两个指针指向同一个内存地址，如何避免在独立位置发生这两个释放的情况下的内存泄漏？

Question

int *a = malloc(40);
int *b;
b=a;
if( *some conditions* )
free(a);
// I know that 'a' has been allocated this chunk of memory X times
// and free(a) has been called less than X times.

I have no idea of that condition, so don't know whether 'a' has been freed or not! So now how would I be sure if 'b' ie 'a' has been freed or not.

Answer 1

If you want to make sure that subsequent calls of free on a pointer to dynamically allocated memory will not do any harm, you should assign NULL to that pointer. Because (emphasis added):

The free() function frees the memory space pointed to by ptr, which must have been returned by a previous call to malloc(), calloc() or realloc(). Otherwise, or if free(ptr) has already been called before, undefined behavior occurs. If ptr is NULL, no operation is performed.

If you want to make sure that pointer b will always refer to the same object the other pointer a points at, you could turn b into a pointer to a instead (and dereference it each time you need to use it):

#include <stdio.h>
#include <stdlib.h>

int main() {
    /* dynamically allocate some memory */
    int *a = malloc(40);
    /* b is a pointer to a pointer to an int */
    int **b;
    /* make b point to a */
    b = &a;
    if ( 1 ) {
        /* free memory and assign NULL to the pointer */
        free(a);
        a = NULL;
    }
    /* nothing bad will happen when we dereference b now */
    printf("%p\n", *b);
    /* nothing bad will happen when we free the memory region
       where the pointer b points to points to */
    free(*b);
}

Another thing on memory leaks. There will be no memory leaked when you double-free the memory. In that case you will stumble into undefined behavior, in which case anything could happen . Simply because you shall not access memory regions that are not your own (anymore) (cf, this great post) . Instead, you will leak memory when you loose the reference to a block of dynamically allocated memory. For example:

/* allocate some memory */
int *a = malloc(40);
/* reassign a without free-ing the memory before : you now have leaked memory */
a = malloc(40);

Answer 2

The best option is not having two pointers, pointing to the same place, which are freed independently.
But if that's really what you need, then you need a reference count.

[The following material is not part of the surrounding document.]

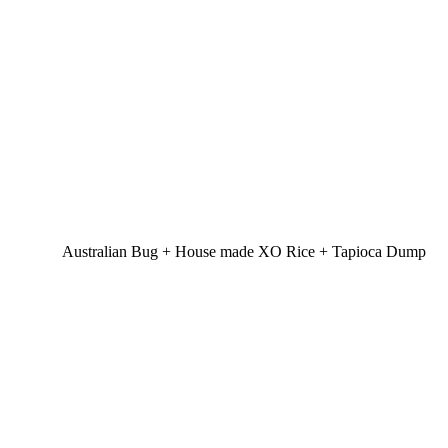
Australian Bug + House made XO Rice + Tapioca Dump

The following code implements a very simple reference count mechanism.
When you assign a second pointer to your data, you should use clone_x to increment the reference count.
Each time you free, use free_x , and it will free just once.

Note that this code isn't multithread-safe. If your code is multi-threaded, you need atomic operations, and you need to be very careful with how you use them.

struct x {
    int refcount;
    int payload;
};
struct x *create_x(int payload) {
    struct x *newx = malloc(sizeof(*newx));
    if (!newx) return NULL;
    newx->payload = payload;
    newx->refcount = 1;
    return newx;
}
void clone_x(struct x *myx) {
    myx->refcount++;
}
void free_x(struct x *oldx) {
    oldx->refcount--;
    if (oldx->refcount == 0) {
         free(oldx);
    }
}

Answer 3

You can't. When free(a) is called it is no longer safe to access that memory.

Even if you malloc() new memory and assign the result to a , that memory could be anywhere.

What you're trying to do will not work.

Answer 4

每个分配的内存块都应有一个“所有者”，a或b，如果a是所有者，则指针b不应释放该块，反之亦然。